%%

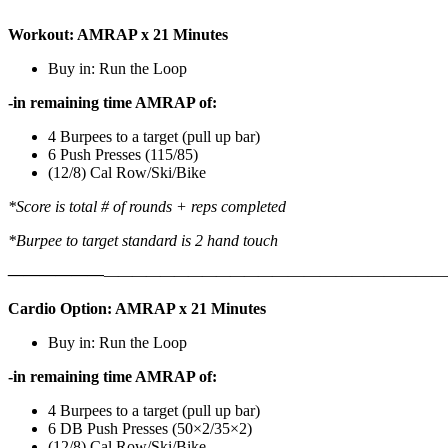
Workout: AMRAP x 21 Minutes
Buy in: Run the Loop
-in remaining time AMRAP of:
4 Burpees to a target (pull up bar)
6 Push Presses (115/85)
(12/8) Cal Row/Ski/Bike
*Score is total # of rounds + reps completed
*Burpee to target standard is 2 hand touch
——————
————————————
———————————
Cardio Option: AMRAP x 21 Minutes
Buy in: Run the Loop
-in remaining time AMRAP of:
4 Burpees to a target (pull up bar)
6 DB Push Presses (50×2/35×2)
(12/8) Cal Row/Ski/Bike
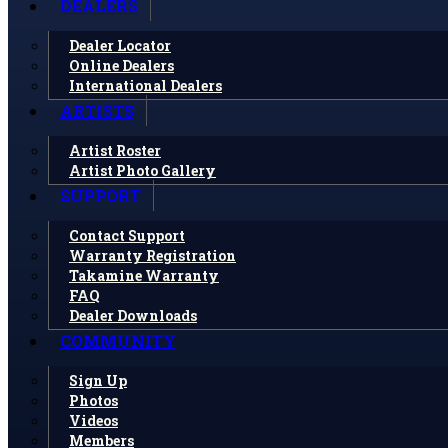
DEALERS
Dealer Locator
Online Dealers
International Dealers
ARTISTS
Artist Roster
Artist Photo Gallery
SUPPORT
Contact Support
Warranty Registration
Takamine Warranty
FAQ
Dealer Downloads
COMMUNITY
Sign Up
Photos
Videos
Members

%%

> [WHAT IS BEING ASKED]:
Repeat the records above exactly, leaving out any pictures they contain.

> [TASK SOLUTION]:
Workout: AMRAP x 21 Minutes
Buy in: Run the Loop
-in remaining time AMRAP of:
4 Burpees to a target (pull up bar)
6 Push Presses (115/85)
(12/8) Cal Row/Ski/Bike
*Score is total # of rounds + reps completed
*Burpee to target standard is 2 hand touch
——————
————————————
———————————
Cardio Option: AMRAP x 21 Minutes
Buy in: Run the Loop
-in remaining time AMRAP of:
4 Burpees to a target (pull up bar)
6 DB Push Presses (50×2/35×2)
(12/8) Cal Row/Ski/Bike
DEALERS
Dealer Locator
Online Dealers
International Dealers
ARTISTS
Artist Roster
Artist Photo Gallery
SUPPORT
Contact Support
Warranty Registration
Takamine Warranty
FAQ
Dealer Downloads
COMMUNITY
Sign Up
Photos
Videos
Members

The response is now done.